WORK REQUEST =
The lines to reproduce run from the first one below to the line containing "Обучение шло в две смены: в первую", both included. Reproduce them exactly and nothing else.

= Beginning of Section =

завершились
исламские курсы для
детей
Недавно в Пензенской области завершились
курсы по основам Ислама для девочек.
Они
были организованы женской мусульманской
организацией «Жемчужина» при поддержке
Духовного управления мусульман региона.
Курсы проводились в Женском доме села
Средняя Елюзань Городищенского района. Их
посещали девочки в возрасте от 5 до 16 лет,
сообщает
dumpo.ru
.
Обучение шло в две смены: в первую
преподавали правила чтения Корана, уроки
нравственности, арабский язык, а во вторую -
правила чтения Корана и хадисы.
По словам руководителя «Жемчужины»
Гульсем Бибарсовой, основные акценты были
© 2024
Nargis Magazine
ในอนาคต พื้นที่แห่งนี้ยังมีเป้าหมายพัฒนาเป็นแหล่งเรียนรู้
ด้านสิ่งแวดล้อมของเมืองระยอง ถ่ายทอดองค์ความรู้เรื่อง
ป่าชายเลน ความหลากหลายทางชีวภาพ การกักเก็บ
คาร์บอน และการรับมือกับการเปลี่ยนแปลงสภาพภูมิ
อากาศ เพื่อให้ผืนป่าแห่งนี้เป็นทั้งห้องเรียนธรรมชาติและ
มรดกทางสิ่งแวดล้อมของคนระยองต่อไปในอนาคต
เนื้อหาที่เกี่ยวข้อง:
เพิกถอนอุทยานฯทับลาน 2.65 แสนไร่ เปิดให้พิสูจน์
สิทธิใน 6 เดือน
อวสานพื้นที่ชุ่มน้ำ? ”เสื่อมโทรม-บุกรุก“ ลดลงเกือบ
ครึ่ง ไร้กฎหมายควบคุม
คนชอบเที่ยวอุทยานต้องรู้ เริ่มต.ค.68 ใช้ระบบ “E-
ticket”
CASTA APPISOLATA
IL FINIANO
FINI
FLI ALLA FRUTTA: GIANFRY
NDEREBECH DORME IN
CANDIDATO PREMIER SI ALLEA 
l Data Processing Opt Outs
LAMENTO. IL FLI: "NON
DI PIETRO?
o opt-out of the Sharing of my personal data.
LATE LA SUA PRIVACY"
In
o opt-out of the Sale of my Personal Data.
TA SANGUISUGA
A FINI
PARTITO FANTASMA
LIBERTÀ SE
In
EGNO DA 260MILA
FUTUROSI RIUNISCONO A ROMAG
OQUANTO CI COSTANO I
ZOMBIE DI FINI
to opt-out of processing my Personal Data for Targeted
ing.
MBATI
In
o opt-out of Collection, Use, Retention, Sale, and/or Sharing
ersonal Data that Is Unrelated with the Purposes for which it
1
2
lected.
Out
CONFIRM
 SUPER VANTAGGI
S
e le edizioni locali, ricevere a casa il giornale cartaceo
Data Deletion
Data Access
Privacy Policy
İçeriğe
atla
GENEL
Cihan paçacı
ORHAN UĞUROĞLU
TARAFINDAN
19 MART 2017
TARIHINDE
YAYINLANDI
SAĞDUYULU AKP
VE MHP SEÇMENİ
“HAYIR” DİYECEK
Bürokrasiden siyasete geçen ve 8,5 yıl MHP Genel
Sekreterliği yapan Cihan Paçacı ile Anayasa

= End of Section =

ANSWER FOR THE TASK =
завершились
исламские курсы для
детей
Недавно в Пензенской области завершились
курсы по основам Ислама для девочек.
Они
были организованы женской мусульманской
организацией «Жемчужина» при поддержке
Духовного управления мусульман региона.
Курсы проводились в Женском доме села
Средняя Елюзань Городищенского района. Их
посещали девочки в возрасте от 5 до 16 лет,
сообщает
dumpo.ru
.
Обучение шло в две смены: в первую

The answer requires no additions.